Work instructions: Print the line that contains "Oldest updated" and every line that follows it in the data below, ending with the final line; include nothing else.

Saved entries
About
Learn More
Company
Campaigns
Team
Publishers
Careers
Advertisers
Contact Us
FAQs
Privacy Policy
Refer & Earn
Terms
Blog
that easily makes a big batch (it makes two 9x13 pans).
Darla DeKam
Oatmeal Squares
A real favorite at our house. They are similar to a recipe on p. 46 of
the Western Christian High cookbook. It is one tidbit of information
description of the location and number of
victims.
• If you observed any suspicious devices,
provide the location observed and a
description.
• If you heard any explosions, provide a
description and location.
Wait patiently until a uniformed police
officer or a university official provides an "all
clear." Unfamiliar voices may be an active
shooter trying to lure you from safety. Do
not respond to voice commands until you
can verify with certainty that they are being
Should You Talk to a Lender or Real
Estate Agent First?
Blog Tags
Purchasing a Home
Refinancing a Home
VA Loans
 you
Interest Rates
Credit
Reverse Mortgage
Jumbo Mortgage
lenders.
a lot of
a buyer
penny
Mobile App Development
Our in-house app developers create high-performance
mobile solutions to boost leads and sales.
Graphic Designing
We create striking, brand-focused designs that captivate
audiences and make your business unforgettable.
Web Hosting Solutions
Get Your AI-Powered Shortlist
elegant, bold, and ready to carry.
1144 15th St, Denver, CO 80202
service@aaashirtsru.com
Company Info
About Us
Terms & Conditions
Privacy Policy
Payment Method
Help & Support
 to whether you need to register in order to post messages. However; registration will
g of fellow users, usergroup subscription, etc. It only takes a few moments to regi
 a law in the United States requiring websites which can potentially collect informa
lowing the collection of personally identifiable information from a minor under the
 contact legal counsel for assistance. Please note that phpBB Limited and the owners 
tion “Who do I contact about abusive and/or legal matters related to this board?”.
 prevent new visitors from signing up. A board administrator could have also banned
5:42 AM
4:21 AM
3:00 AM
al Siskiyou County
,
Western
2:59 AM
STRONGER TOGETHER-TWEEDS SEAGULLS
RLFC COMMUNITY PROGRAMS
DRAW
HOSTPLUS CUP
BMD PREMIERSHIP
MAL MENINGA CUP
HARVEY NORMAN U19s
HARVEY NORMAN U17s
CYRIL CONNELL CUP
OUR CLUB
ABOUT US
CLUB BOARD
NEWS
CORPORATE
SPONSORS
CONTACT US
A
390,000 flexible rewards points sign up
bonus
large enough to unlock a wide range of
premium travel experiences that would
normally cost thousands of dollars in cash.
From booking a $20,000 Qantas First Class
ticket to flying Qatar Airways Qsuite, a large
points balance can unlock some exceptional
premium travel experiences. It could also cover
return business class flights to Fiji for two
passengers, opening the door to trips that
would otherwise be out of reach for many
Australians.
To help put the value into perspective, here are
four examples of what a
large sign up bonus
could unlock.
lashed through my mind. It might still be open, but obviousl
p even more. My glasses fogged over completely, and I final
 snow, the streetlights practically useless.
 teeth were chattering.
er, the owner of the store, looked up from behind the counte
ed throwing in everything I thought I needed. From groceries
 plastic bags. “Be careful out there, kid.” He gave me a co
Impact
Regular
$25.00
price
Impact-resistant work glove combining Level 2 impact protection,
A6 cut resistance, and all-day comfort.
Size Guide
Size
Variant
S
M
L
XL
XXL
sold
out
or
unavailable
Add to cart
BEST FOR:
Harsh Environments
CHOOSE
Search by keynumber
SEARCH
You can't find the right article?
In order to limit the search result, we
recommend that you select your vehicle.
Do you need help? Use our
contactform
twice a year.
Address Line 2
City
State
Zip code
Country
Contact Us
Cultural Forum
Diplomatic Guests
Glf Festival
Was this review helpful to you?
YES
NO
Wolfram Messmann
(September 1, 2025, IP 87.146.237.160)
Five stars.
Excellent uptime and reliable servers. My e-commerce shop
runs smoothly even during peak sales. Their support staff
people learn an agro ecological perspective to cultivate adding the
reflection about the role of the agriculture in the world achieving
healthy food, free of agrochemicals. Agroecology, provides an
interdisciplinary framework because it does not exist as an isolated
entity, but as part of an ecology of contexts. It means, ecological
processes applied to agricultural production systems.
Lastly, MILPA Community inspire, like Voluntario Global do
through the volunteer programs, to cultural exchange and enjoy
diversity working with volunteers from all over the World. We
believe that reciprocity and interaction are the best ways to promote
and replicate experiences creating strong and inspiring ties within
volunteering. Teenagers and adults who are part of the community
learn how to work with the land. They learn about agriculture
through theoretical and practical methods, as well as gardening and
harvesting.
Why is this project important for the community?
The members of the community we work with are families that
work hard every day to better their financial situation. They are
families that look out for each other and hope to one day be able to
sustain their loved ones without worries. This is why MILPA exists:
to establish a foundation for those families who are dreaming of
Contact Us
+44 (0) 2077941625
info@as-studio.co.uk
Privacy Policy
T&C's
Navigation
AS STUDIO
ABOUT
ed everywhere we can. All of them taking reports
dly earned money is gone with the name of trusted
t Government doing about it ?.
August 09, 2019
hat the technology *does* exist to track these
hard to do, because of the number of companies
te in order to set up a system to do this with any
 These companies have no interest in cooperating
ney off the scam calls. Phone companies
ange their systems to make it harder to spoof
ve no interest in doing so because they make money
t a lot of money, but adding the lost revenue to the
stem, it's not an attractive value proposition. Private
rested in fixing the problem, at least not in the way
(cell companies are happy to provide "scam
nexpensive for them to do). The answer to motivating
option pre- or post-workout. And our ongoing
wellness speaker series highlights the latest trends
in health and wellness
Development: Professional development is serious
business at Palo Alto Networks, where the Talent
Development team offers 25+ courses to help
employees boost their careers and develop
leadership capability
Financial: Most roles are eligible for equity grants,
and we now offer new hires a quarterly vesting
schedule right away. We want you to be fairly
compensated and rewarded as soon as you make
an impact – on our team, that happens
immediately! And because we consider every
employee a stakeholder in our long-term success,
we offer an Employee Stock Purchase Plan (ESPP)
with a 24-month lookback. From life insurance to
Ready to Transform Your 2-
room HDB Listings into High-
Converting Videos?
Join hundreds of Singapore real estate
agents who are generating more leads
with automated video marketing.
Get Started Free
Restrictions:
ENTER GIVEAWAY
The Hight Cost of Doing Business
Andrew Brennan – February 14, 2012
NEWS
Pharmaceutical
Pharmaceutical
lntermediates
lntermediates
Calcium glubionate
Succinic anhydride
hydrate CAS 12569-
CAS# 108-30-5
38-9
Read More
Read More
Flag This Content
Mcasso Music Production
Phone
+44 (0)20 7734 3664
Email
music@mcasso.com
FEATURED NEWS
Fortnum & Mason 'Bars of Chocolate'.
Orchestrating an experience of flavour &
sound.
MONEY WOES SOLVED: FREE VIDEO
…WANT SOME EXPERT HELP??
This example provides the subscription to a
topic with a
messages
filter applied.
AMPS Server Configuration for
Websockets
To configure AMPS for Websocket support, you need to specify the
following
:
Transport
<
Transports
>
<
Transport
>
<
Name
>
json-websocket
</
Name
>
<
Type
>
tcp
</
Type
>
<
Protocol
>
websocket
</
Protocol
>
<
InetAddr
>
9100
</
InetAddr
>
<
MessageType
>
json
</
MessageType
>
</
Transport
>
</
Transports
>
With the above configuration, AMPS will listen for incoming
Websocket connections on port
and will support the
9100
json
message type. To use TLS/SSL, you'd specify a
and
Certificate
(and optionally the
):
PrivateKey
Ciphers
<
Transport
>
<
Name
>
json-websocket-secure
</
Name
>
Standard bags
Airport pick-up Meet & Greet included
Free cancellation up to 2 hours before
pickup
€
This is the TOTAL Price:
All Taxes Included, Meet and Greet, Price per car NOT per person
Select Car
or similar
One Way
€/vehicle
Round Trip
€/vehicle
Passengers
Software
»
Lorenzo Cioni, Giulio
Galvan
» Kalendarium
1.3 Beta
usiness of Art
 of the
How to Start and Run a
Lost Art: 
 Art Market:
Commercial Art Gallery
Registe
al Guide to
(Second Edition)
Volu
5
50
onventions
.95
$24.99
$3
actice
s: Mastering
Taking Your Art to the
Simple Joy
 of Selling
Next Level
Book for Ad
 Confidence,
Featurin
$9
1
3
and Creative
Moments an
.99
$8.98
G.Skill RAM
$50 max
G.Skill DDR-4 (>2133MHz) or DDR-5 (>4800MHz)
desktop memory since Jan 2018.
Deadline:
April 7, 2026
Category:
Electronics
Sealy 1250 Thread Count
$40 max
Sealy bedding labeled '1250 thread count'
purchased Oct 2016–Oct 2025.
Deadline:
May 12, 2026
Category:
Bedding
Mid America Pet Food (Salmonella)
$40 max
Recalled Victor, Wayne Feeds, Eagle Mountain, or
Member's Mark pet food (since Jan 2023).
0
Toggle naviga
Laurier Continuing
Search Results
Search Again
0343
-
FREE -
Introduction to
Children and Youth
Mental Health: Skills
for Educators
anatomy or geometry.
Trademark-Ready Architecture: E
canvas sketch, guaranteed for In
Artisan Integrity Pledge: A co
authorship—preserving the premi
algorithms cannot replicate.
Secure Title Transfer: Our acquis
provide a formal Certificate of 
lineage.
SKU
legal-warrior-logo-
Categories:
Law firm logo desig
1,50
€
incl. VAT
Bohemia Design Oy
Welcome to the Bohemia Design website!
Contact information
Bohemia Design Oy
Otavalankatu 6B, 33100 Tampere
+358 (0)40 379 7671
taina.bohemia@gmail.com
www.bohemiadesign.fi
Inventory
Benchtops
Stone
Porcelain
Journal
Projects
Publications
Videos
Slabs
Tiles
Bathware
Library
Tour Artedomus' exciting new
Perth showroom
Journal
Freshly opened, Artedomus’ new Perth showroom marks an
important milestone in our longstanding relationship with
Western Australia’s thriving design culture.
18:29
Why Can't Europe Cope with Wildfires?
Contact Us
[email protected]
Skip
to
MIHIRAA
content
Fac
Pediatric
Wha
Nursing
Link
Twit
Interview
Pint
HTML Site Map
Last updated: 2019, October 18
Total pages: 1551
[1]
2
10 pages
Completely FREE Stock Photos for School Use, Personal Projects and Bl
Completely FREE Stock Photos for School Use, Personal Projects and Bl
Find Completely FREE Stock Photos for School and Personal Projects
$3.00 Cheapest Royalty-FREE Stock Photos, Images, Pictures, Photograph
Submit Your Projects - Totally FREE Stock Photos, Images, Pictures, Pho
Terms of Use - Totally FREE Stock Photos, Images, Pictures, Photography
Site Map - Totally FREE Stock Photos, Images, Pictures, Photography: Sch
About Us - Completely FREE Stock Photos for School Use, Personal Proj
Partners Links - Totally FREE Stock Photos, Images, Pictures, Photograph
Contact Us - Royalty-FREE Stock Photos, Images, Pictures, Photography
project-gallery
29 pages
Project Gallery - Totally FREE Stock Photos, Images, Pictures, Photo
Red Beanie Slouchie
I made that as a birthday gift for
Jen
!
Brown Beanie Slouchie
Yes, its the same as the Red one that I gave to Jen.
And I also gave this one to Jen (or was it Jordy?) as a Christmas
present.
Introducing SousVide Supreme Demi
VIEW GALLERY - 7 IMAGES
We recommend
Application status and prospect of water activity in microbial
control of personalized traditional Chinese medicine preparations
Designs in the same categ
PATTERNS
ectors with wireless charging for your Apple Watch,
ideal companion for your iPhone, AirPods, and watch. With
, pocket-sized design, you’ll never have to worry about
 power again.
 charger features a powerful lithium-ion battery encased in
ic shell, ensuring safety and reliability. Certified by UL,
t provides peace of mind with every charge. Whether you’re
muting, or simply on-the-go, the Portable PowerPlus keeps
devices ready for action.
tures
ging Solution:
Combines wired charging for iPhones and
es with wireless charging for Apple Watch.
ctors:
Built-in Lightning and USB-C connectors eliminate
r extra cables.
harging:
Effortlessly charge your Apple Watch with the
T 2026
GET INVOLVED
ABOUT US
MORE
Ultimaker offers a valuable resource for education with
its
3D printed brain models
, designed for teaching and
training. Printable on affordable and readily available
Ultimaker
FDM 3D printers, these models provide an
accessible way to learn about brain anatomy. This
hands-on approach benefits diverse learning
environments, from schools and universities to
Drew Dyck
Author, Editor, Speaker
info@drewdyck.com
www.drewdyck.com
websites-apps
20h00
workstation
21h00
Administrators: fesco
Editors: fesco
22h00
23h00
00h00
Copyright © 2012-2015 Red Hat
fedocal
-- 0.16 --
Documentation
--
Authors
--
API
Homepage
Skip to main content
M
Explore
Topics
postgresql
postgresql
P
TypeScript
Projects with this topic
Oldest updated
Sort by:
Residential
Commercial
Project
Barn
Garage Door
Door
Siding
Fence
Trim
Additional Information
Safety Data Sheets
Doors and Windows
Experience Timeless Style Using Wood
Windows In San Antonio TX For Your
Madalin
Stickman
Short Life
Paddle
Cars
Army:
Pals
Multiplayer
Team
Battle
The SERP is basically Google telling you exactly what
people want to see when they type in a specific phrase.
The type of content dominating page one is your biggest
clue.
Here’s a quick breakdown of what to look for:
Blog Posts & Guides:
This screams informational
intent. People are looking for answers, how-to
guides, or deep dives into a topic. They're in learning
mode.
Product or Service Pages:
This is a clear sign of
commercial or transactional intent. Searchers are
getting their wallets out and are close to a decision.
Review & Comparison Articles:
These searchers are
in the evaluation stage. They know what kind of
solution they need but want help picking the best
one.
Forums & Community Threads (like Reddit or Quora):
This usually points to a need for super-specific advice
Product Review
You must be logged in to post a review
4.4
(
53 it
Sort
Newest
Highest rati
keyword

Solved exercise:
Oldest updated
Sort by:
Residential
Commercial
Project
Barn
Garage Door
Door
Siding
Fence
Trim
Additional Information
Safety Data Sheets
Doors and Windows
Experience Timeless Style Using Wood
Windows In San Antonio TX For Your
Madalin
Stickman
Short Life
Paddle
Cars
Army:
Pals
Multiplayer
Team
Battle
The SERP is basically Google telling you exactly what
people want to see when they type in a specific phrase.
The type of content dominating page one is your biggest
clue.
Here’s a quick breakdown of what to look for:
Blog Posts & Guides:
This screams informational
intent. People are looking for answers, how-to
guides, or deep dives into a topic. They're in learning
mode.
Product or Service Pages:
This is a clear sign of
commercial or transactional intent. Searchers are
getting their wallets out and are close to a decision.
Review & Comparison Articles:
These searchers are
in the evaluation stage. They know what kind of
solution they need but want help picking the best
one.
Forums & Community Threads (like Reddit or Quora):
This usually points to a need for super-specific advice
Product Review
You must be logged in to post a review
4.4
(
53 it
Sort
Newest
Highest rati
keyword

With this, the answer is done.